The built-in automation is designed to make provisioning simple, without manual intervention, even in highly-dynamic environments, so the solution can be deployed in days instead of months or years, and can stay in sync even in DevOps-paced environments.
Overwhelmed with Alerts
Alert overload is something most administrators have dealt with at one time or another, but it becomes more of an intense issue as the environment scales up. This is the most common complaint: inboxes, phones, and chat apps are all exploding with notifications, sometimes hundreds or more a day, and no one can possibly keep up with them, much less make progress on solving the underlying issues. As a result, your operators and engineers start ignoring – or even filtering out – these alerts, leaving you waiting for user complaints when a production application fails.
Ignoring alerts like this is asking for trouble, because someone, someday is inevitably going to ignore the wrong alert, and you’ll have a major outage on your hands that could easily have been prevented. When the users call the help desk because the LAST member of the database cluster fails, you’re already deep in the weeds. And this can even be worse than not having monitoring in place because management might feel secure that things are being watched closely when the reality is as good as being blind. This means that even organizations with multiple advanced monitoring systems in place are often stuck in fire-fighting mode, reacting to alarms as they occur without ever really getting ahead of them and preventing outages before they affect users.
So how do you keep everything well-monitored, while not flooding your command center with alarms?
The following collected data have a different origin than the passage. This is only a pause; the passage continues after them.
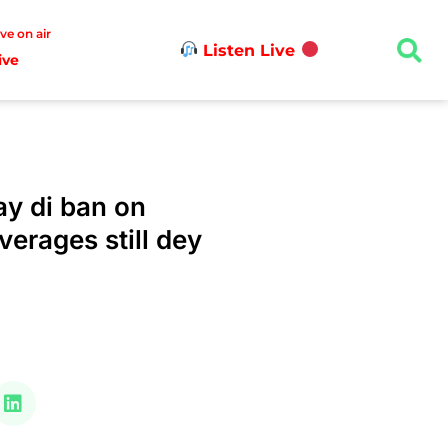
ive on air
Listen Live
ive
y di ban on
verages still dey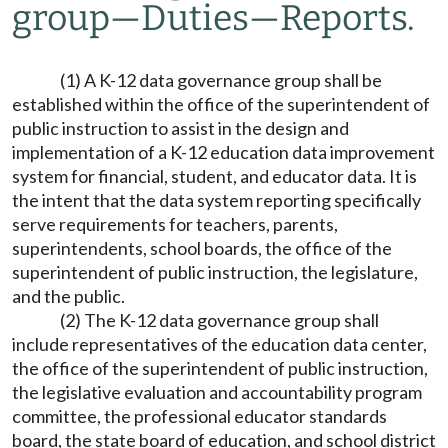
group
—
Duties
—
Reports.
(1) A K-12 data governance group shall be
established within the office of the superintendent of
public instruction to assist in the design and
implementation of a K-12 education data improvement
system for financial, student, and educator data. It is
the intent that the data system reporting specifically
serve requirements for teachers, parents,
superintendents, school boards, the office of the
superintendent of public instruction, the legislature,
and the public.
(2) The K-12 data governance group shall
include representatives of the education data center,
the office of the superintendent of public instruction,
the legislative evaluation and accountability program
committee, the professional educator standards
board, the state board of education, and school district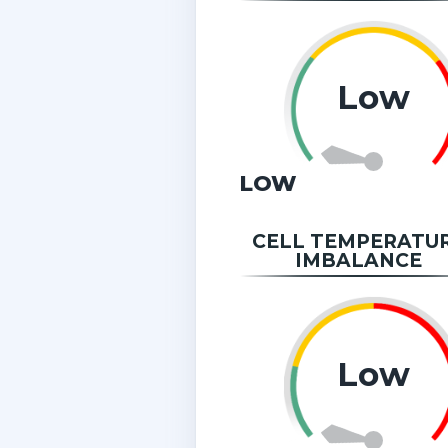
Low
LOW
CELL TEMPERATU
IMBALANCE
Low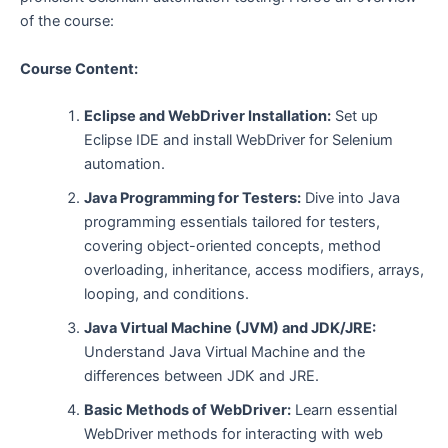
of the course:
Course Content:
Eclipse and WebDriver Installation:
Set up
Eclipse IDE and install WebDriver for Selenium
automation.
Java Programming for Testers:
Dive into Java
programming essentials tailored for testers,
covering object-oriented concepts, method
overloading, inheritance, access modifiers, arrays,
looping, and conditions.
Java Virtual Machine (JVM) and JDK/JRE:
Understand Java Virtual Machine and the
differences between JDK and JRE.
Basic Methods of WebDriver:
Learn essential
WebDriver methods for interacting with web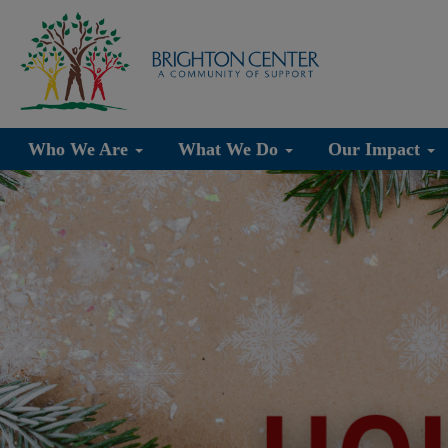
Who We Are
What We Do
Our Impact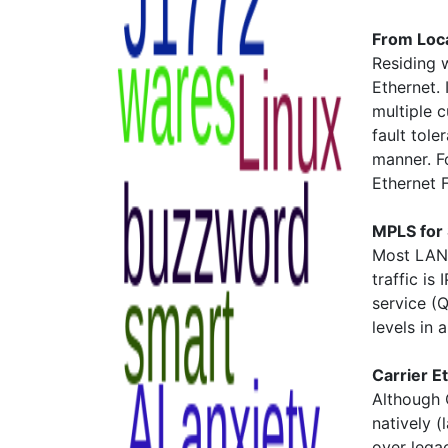
From Loc
Residing 
Ethernet. 
multiple 
fault tole
manner. Fo
Ethernet 
MPLS for 
Most LAN t
traffic is
service (Q
levels in 
Carrier 
Although 
natively (
over lega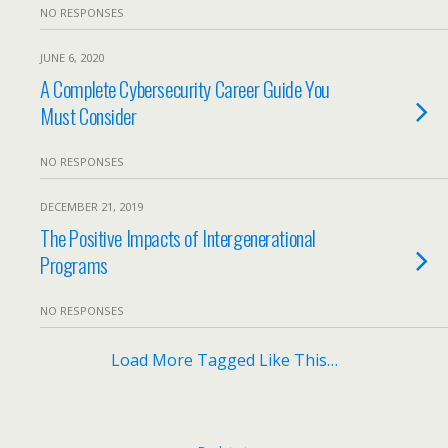
NO RESPONSES
JUNE 6, 2020
A Complete Cybersecurity Career Guide You
Must Consider
NO RESPONSES
DECEMBER 21, 2019
The Positive Impacts of Intergenerational
Programs
NO RESPONSES
Load More Tagged Like This…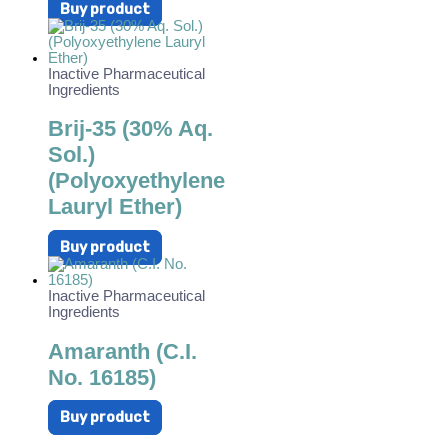
Buy product
Inactive Pharmaceutical
Ingredients
Brij-35 (30% Aq.
Sol.)
(Polyoxyethylene
Lauryl Ether)
Buy product
Inactive Pharmaceutical
Ingredients
Amaranth (C.I.
No. 16185)
Buy product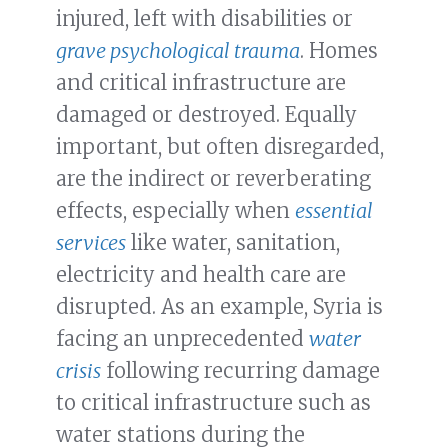
injured, left with disabilities or
grave psychological trauma
. Homes
and critical infrastructure are
damaged or destroyed. Equally
important, but often disregarded,
are the indirect or reverberating
effects, especially when
essential
services
like water, sanitation,
electricity and health care are
disrupted. As an example, Syria is
facing an unprecedented
water
crisis
following recurring damage
to critical infrastructure such as
water stations during the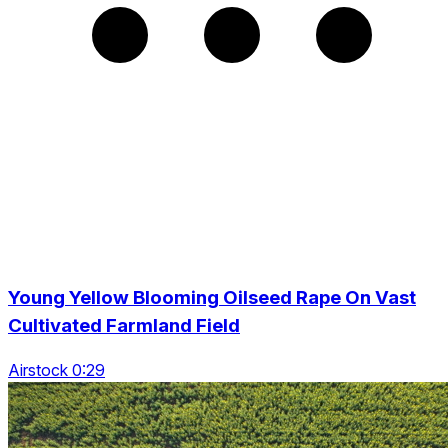
Young Yellow Blooming Oilseed Rape On Vast
Cultivated Farmland Field
Airstock 0:29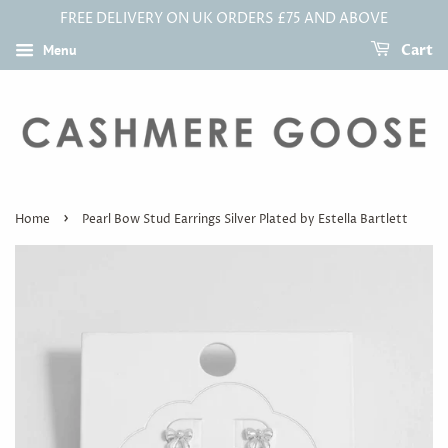
FREE DELIVERY ON UK ORDERS £75 AND ABOVE
Menu
Cart
›
Home
Pearl Bow Stud Earrings Silver Plated by Estella Bartlett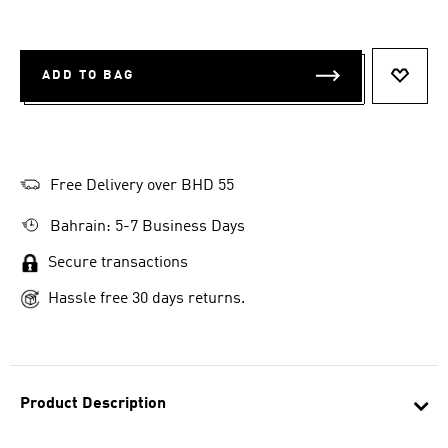
ADD TO BAG
ADD T
Free Delivery over BHD 55
Bahrain: 5-7 Business Days
Secure transactions
Hassle free 30 days returns.
Product Description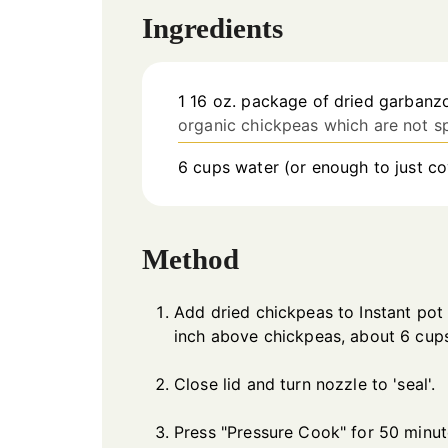
Ingredients
1
16 oz.
package of dried garbanz
organic chickpeas which are not s
6
cups
water (or enough to just c
Method
Add dried chickpeas to Instant pot
inch above chickpeas, about 6 cup
Close lid and turn nozzle to 'seal'.
Press "Pressure Cook" for 50 minute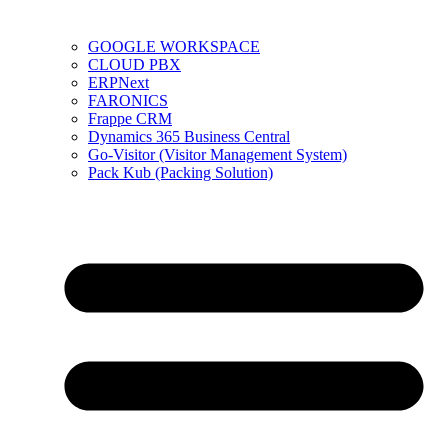
GOOGLE WORKSPACE
CLOUD PBX
ERPNext
FARONICS
Frappe CRM
Dynamics 365 Business Central
Go-Visitor (Visitor Management System)
Pack Kub (Packing Solution)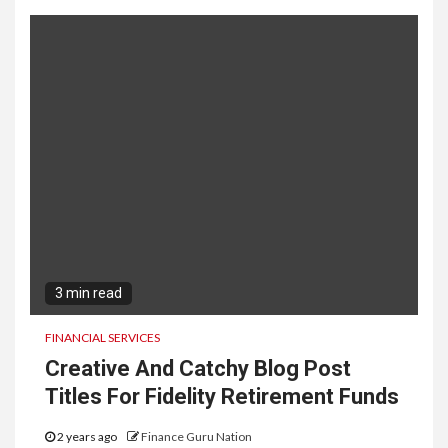
3 min read
FINANCIAL SERVICES
Creative And Catchy Blog Post
Titles For Fidelity Retirement Funds
2 years ago
Finance Guru Nation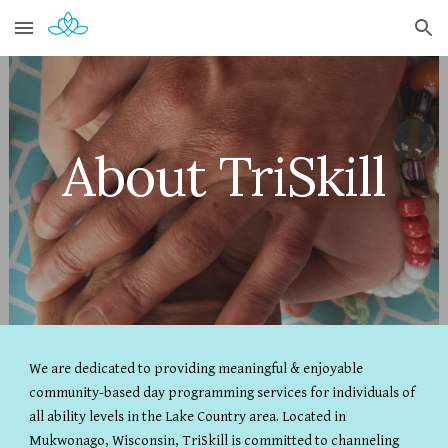
Skip to main content
Skip to navigation
About TriSkill
We are dedicated to providing meaningful & enjoyable
community-based day programming services for individuals of
all ability levels in the Lake Country area. Located in
Mukwonago, Wisconsin, TriSkill is committed to channeling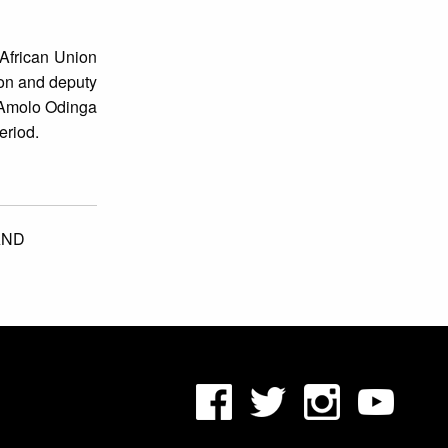
 African Union
son and deputy
a Amolo Odinga
eriod.
AND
As a general rule, you should only be reserving active alerts for actionable items only. If you’re not going to react to a notification as soon as it comes in, you shouldn’t be alerting on it. For example, if you’re getting alerts when hard drives reach 90% utilization, and then just ignoring them because it’s not urgent, two things will happen: first, you’re sooner or later going to get a server failure because you forgot to circle back on that alert before the drive filled up and second, you’re conditioning yourself and your teams to ignore alerts which can be costly. Instead, you should use detailed reports that tell you key metrics about each server.
A key point for making this approach work though is to schedule and automate these reports, so nothing gets missed. Netreo’s platform makes it so anything you can view in the web interface, you can turn into an automated report with just a few clicks without any special training or SQL knowledge, and without having to use external reporting tools that can be a nuisance.
You can observe that some solutions are things that can be implemented before you lay the foundation of your IT infrastructure. When you are creating a new enterprise you often put in place procedures that allow for seamless growth to accomplish the organization’s goal, likewise, it is important that your IT team envisions growth for itself.